Les maladies rares provoquant des troubles psychiatriques sont parfois difficiles à mettre en évidence. Shutterstock

Myopathies, maladie des os de verre, amaurose congénitale de Leber, lupus érythémateux… Dans l’opinion, l’expression « maladie rare » évoque souvent des maladies dont les symptômes seraient avant tout physiques.

On sait cependant aujourd’hui qu’un grand nombre de ces maladies génèrent aussi des symptômes neurologiques ou psychiatriques. Les anomalies de l’interaction sociale et les comportements stéréotypés observés dans les troubles du spectre autistique sont par exemple présents dans un large éventail de maladies rares : X-fragile, mutation du gène ADNP, mutation du gène SHANK3…

Le corollaire de ce constat est que certains troubles psychiatriques pourraient aussi avoir pour origine des maladies rares non identifiées. Ainsi, on sait que plus de 1 000 gènes différents peuvent être impliqués dans les troubles du spectre autistique. Il est possible qu’une fraction non négligeable de ce trouble résulte de l’addition de nombreuses maladies rares.

En identifiant ces maladies, qui sont rares individuellement, mais nombreuses collectivement, on peut espérer préciser le diagnostic pour un grand nombre de patients.

Quand les maladies rares provoquent des troubles psychiatriques

Une maladie est dite rare lorsqu’elle concerne moins d’une personne sur 2 000. Plus de 7 000 affections correspondant à cette définition ont été décrites à ce jour, et cette liste s’allonge un peu plus chaque semaine. Aujourd’hui, au total, 3 à 4 millions Français sont concernés par l’une ou l’autre de ces maladies rares, dont la plupart (environ 80 %) ont une origine génétique.

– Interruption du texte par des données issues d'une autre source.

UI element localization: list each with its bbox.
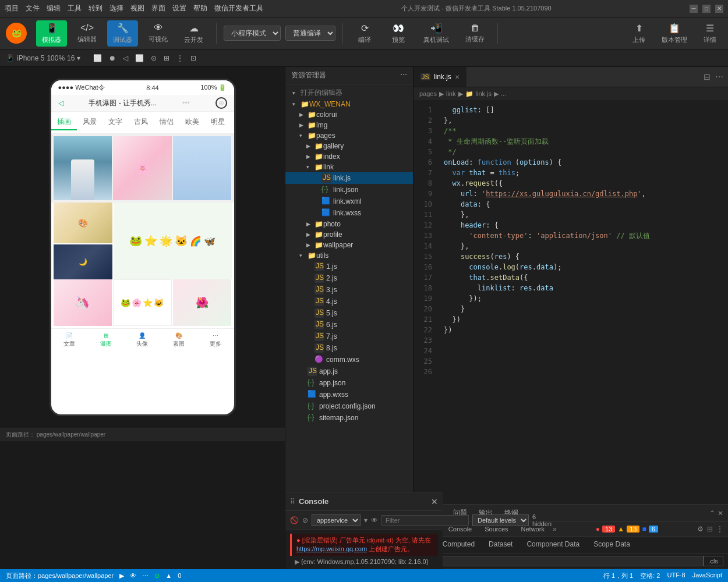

Un certain nombre d’entre elles se traduisent par des troubles psychiatriques. Grâce aux avancées considérables réalisées dans le champ de la psychiatrie génétique, plusieurs sont désormais bien connues. C’est le cas par exemple de la délétion d’une partie du chromosome 22 (del22q11), qui ont 40 % de risque de développer une schizophrénie à l’adolescence.

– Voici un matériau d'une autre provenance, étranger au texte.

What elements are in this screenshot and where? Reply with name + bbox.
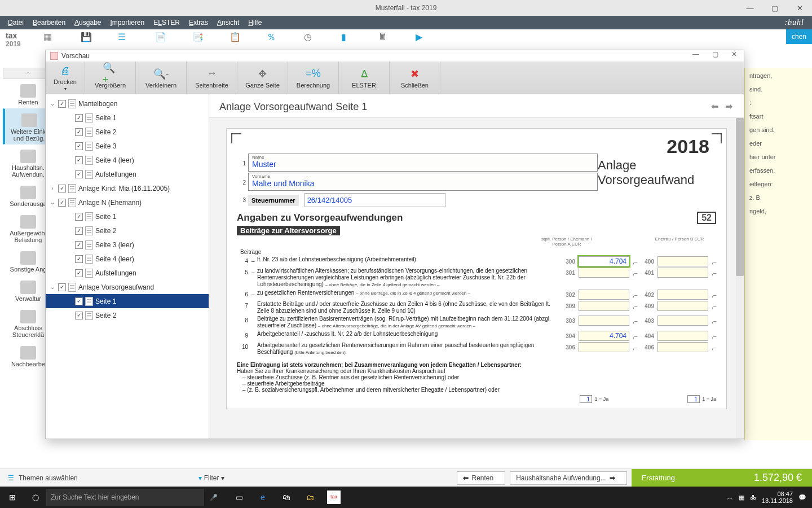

Par ailleurs, certaines formes extrêmes de troubles psychiatriques sont en elles-mêmes des maladies rares. Par exemple, la schizophrénie se déclenche généralement entre 15 et 30 ans, mais elle peut parfois débuter dans l’enfance. Ces schizophrénies très précoces affectent environ 0,03 % de la population, bien loin des 1 % de la forme classique.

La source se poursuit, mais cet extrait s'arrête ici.